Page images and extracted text
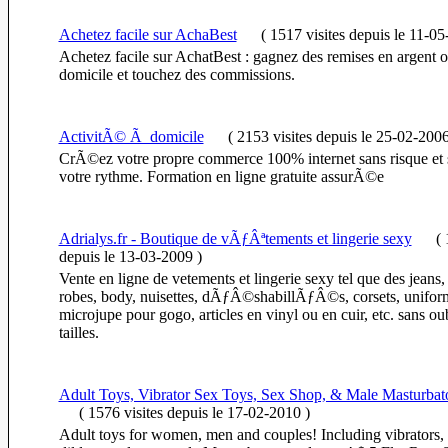
Achetez facile sur AchaBest
(
1517 visites
depuis le 11-0
Achetez facile sur AchatBest : gagnez des remises en argent o
domicile et touchez des commissions.
ActivitÃ© Ã domicile
(
2153 visites
depuis le 25-02-200
CrÃ©ez votre propre commerce 100% internet sans risque et 
votre rythme. Formation en ligne gratuite assurÃ©e
Adrialys.fr - Boutique de vÃƒÂªtements et lingerie sexy
(
1
depuis le 13-03-2009
)
Vente en ligne de vetements et lingerie sexy tel que des jeans, 
robes, body, nuisettes, dÃƒÂ©shabillÃƒÂ©s, corsets, unifor
microjupe pour gogo, articles en vinyl ou en cuir, etc. sans ou
tailles.
Adult Toys, Vibrator Sex Toys, Sex Shop, & Male Masturbato
(
1576 visites
depuis le 17-02-2010
)
Adult toys for women, men and couples! Including vibrators, r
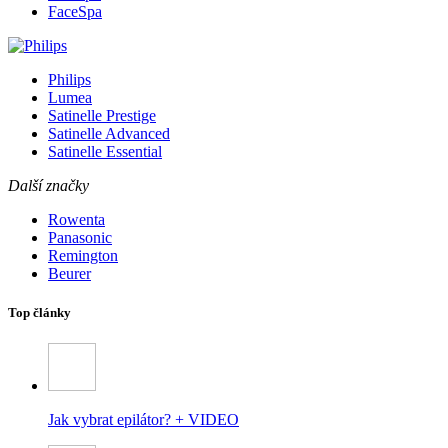
FaceSpa
Philips
Lumea
Satinelle Prestige
Satinelle Advanced
Satinelle Essential
Další značky
Rowenta
Panasonic
Remington
Beurer
Top články
Jak vybrat epilátor? + VIDEO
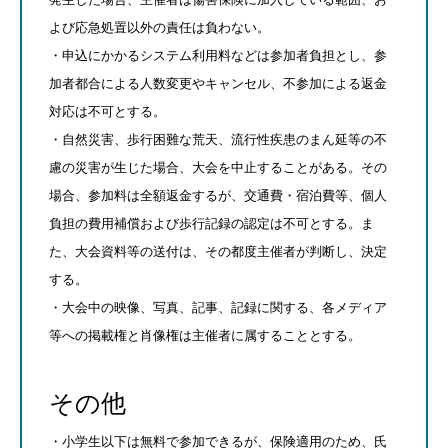
よび応急処置以外の責任は負わない。
・申込にかかるシステム利用料などは参加者負担とし、参
加者都合による人数変更やキャンセル、不参加による返金
対応は不可とする。
・自然災害、歩行困難な荒天、流行性疾患のまん延等の不
慮の災害が生じた場合、大会を中止することがある。その
場合、参加料は全額返金するが、交通費・宿泊費等、個人
負担の費用補償および歩行記録の認定は不可とする。ま
た、大会資料等の送付は、その都度主催者が判断し、決定
する。
・大会中の映像、写真、記事、記録に関する、各メディア
等への掲載権と肖像権は主催者に属することとする。
その他
・小学生以下は無料で参加できるが、保険適用のため、氏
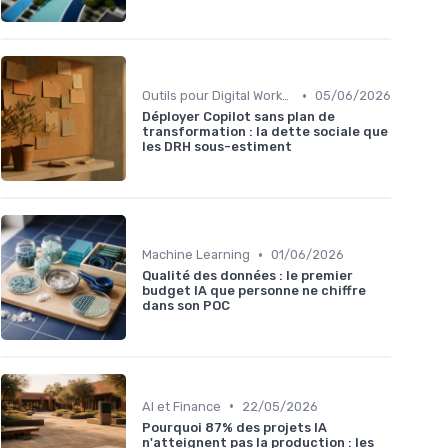
•
Outils pour Digital Worker
05/06/2026
Déployer Copilot sans plan de
transformation : la dette sociale que
les DRH sous-estiment
•
Machine Learning
01/06/2026
Qualité des données : le premier
budget IA que personne ne chiffre
dans son POC
•
AI et Finance
22/05/2026
Pourquoi 87% des projets IA
n'atteignent pas la production : les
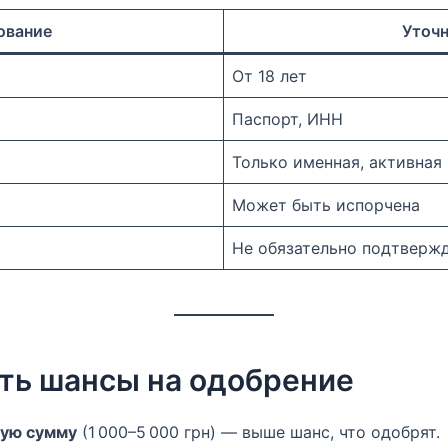
ование
Уточ
От 18 лет
Паспорт, ИНН
Только именная, активная
Может быть испорчена
Не обязательно подтверж
ть шансы на одобрение
ую сумму
(1 000–5 000 грн) — выше шанс, что одобрят.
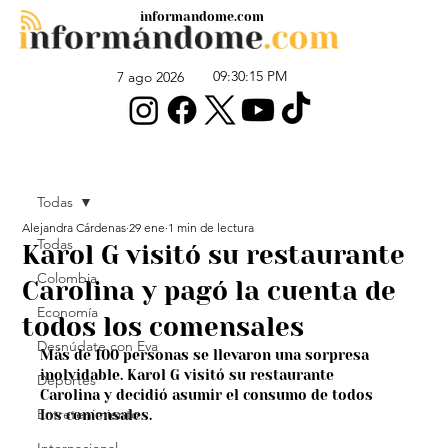
informandome.com
09:30:15 PM
7 ago 2026
Todas
Alejandra Cárdenas
29 ene
1 min de lectura
Todas
Karol G visitó su restaurante
Colombia
Carolina y pagó la cuenta de
Economía
todos los comensales
Desnúdate con Eva
Más de 100 personas se llevaron una sorpresa 
inolvidable. Karol G visitó su restaurante 
Deportes
Carolina y decidió asumir el consumo de todos 
Entretenimiento
los comensales.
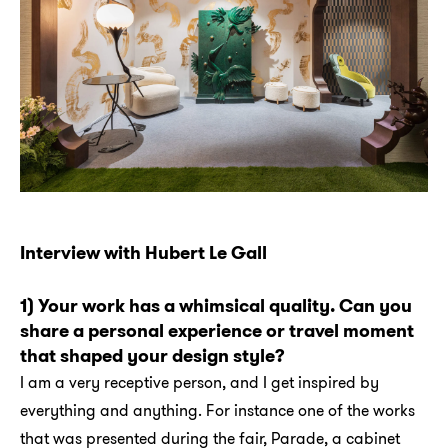
Interview with Hubert Le Gall
1) Your work has a whimsical quality. Can you
share a personal experience or travel moment
that shaped your design style?
I am a very receptive person, and I get inspired by
everything and anything. For instance one of the works
that was presented during the fair, Parade, a cabinet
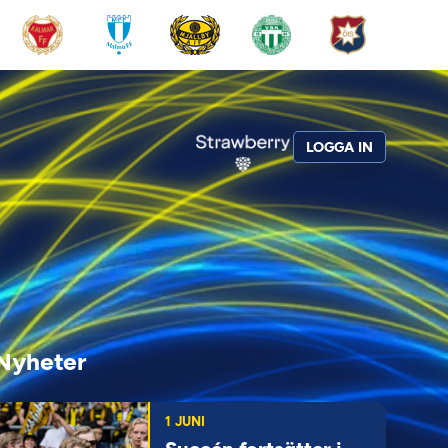
LOGGA IN
Nyheter
1 JUNI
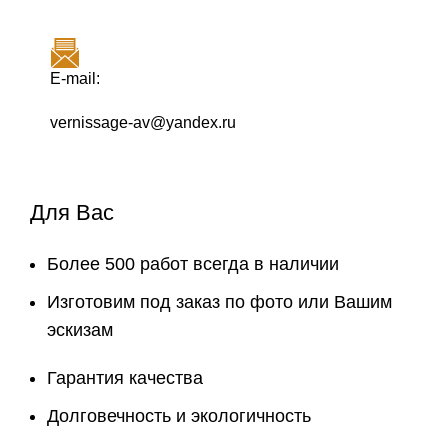
E-mail:
vernissage-av@yandex.ru
Для Вас
Более 500 работ всегда в наличии
Изготовим под заказ по фото или Вашим
эскизам
Гарантия качества
Долговечность и экологичность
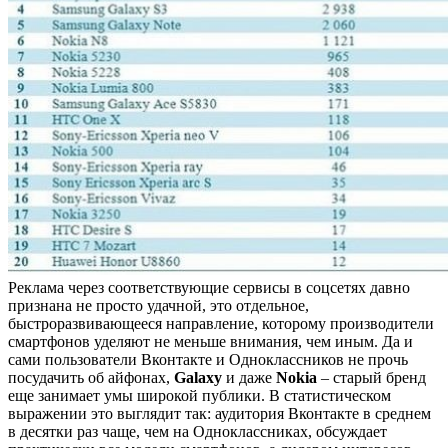
Реклама через соответствующие сервисы в соцсетях давно
признана не просто удачной, это отдельное,
быстроразвивающееся направление, которому производители
смартфонов уделяют не меньше внимания, чем иным. Да и
сами пользователи Вконтакте и Одноклассников не прочь
посудачить об айфонах,
Galaxy
и даже
Nokia
– старый бренд
еще занимает умы широкой публики. В статистическом
выражении это выглядит так: аудитория Вконтакте в среднем
в десятки раз чаще, чем на Одноклассниках, обсуждает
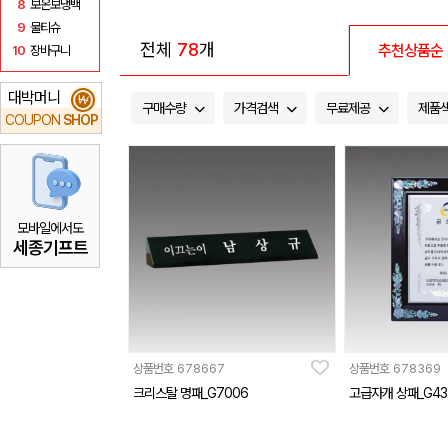
8
보온보냉백
9
물티슈
전체
78
개
추천상품순
10
장바구니
대박머니
₩
구매수량
가격검색
무료제공
제품
COUPON
SHOP
모바일에서도
세종기프트
상품번호
678667
상품번호
678369
크리스탈 명패_G7006
고급자개 상패_G43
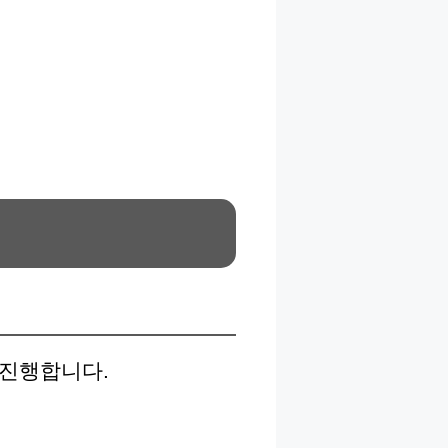
 진행합니다.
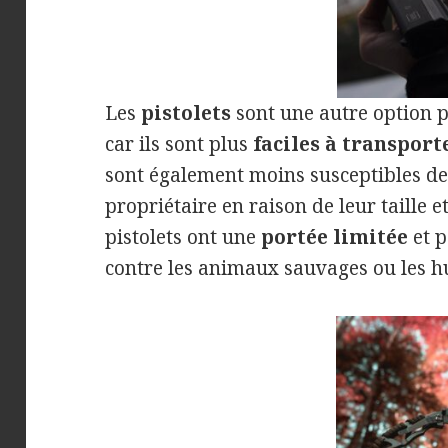
Les
pistolets
sont une autre option p
car ils sont plus
faciles à transport
sont également moins susceptibles de
propriétaire en raison de leur taille e
pistolets ont une
portée limitée
et p
contre les animaux sauvages ou les h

◆ What to do ◆
All the lines above must be written out exactly, without a single picture.

◆ Exercise answer ◆
Achetez facile sur AchaBest
(
1517 visites
depuis le 11-0
Achetez facile sur AchatBest : gagnez des remises en argent o
domicile et touchez des commissions.
ActivitÃ© Ã domicile
(
2153 visites
depuis le 25-02-200
CrÃ©ez votre propre commerce 100% internet sans risque et 
votre rythme. Formation en ligne gratuite assurÃ©e
Adrialys.fr - Boutique de vÃƒÂªtements et lingerie sexy
(
1
depuis le 13-03-2009
)
Vente en ligne de vetements et lingerie sexy tel que des jeans, 
robes, body, nuisettes, dÃƒÂ©shabillÃƒÂ©s, corsets, unifor
microjupe pour gogo, articles en vinyl ou en cuir, etc. sans ou
tailles.
Adult Toys, Vibrator Sex Toys, Sex Shop, & Male Masturbato
(
1576 visites
depuis le 17-02-2010
)
Adult toys for women, men and couples! Including vibrators, r
FaceSpa
Philips
Lumea
Satinelle Prestige
Satinelle Advanced
Satinelle Essential
Další značky
Rowenta
Panasonic
Remington
Beurer
Top články
Jak vybrat epilátor? + VIDEO
よび応急処置以外の責任は負わない。
・申込にかかるシステム利用料などは参加者負担とし、参
加者都合による人数変更やキャンセル、不参加による返金
対応は不可とする。
・自然災害、歩行困難な荒天、流行性疾患のまん延等の不
慮の災害が生じた場合、大会を中止することがある。その
場合、参加料は全額返金するが、交通費・宿泊費等、個人
負担の費用補償および歩行記録の認定は不可とする。ま
た、大会資料等の送付は、その都度主催者が判断し、決定
する。
・大会中の映像、写真、記事、記録に関する、各メディア
等への掲載権と肖像権は主催者に属することとする。
その他
・小学生以下は無料で参加できるが、保険適用のため、氏
•
Outils pour Digital Worker
05/06/2026
Déployer Copilot sans plan de
transformation : la dette sociale que
les DRH sous-estiment
•
Machine Learning
01/06/2026
Qualité des données : le premier
budget IA que personne ne chiffre
dans son POC
•
AI et Finance
22/05/2026
Pourquoi 87% des projets IA
n'atteignent pas la production : les
ование
Уточ
От 18 лет
Паспорт, ИНН
Только именная, активная
Может быть испорчена
Не обязательно подтверж
ть шансы на одобрение
ую сумму
(1 000–5 000 грн) — выше шанс, что одобрят.
informandome.com
09:30:15 PM
7 ago 2026
Todas
Alejandra Cárdenas
29 ene
1 min de lectura
Todas
Karol G visitó su restaurante
Colombia
Carolina y pagó la cuenta de
Economía
todos los comensales
Desnúdate con Eva
Más de 100 personas se llevaron una sorpresa 
inolvidable. Karol G visitó su restaurante 
Deportes
Carolina y decidió asumir el consumo de todos 
Entretenimiento
los comensales.
Interview with Hubert Le Gall
1) Your work has a whimsical quality. Can you
share a personal experience or travel moment
that shaped your design style?
I am a very receptive person, and I get inspired by
everything and anything. For instance one of the works
that was presented during the fair, Parade, a cabinet
LOGGA IN
Nyheter
1 JUNI
E-mail:
vernissage-av@yandex.ru
Для Вас
Более 500 работ всегда в наличии
Изготовим под заказ по фото или Вашим
эскизам
Гарантия качества
Долговечность и экологичность
Реклама через соответствующие сервисы в соцсетях давно
признана не просто удачной, это отдельное,
быстроразвивающееся направление, которому производители
смартфонов уделяют не меньше внимания, чем иным. Да и
сами пользователи Вконтакте и Одноклассников не прочь
посудачить об айфонах,
Galaxy
и даже
Nokia
– старый бренд
еще занимает умы широкой публики. В статистическом
выражении это выглядит так: аудитория Вконтакте в среднем
в десятки раз чаще, чем на Одноклассниках, обсуждает
8
보온보냉백
9
물티슈
전체
78
개
추천상품순
10
장바구니
대박머니
₩
구매수량
가격검색
무료제공
제품
COUPON
SHOP
모바일에서도
세종기프트
상품번호
678667
상품번호
678369
크리스탈 명패_G7006
고급자개 상패_G43
 진행합니다.
Les
pistolets
sont une autre option p
car ils sont plus
faciles à transport
sont également moins susceptibles de
propriétaire en raison de leur taille e
pistolets ont une
portée limitée
et p
contre les animaux sauvages ou les h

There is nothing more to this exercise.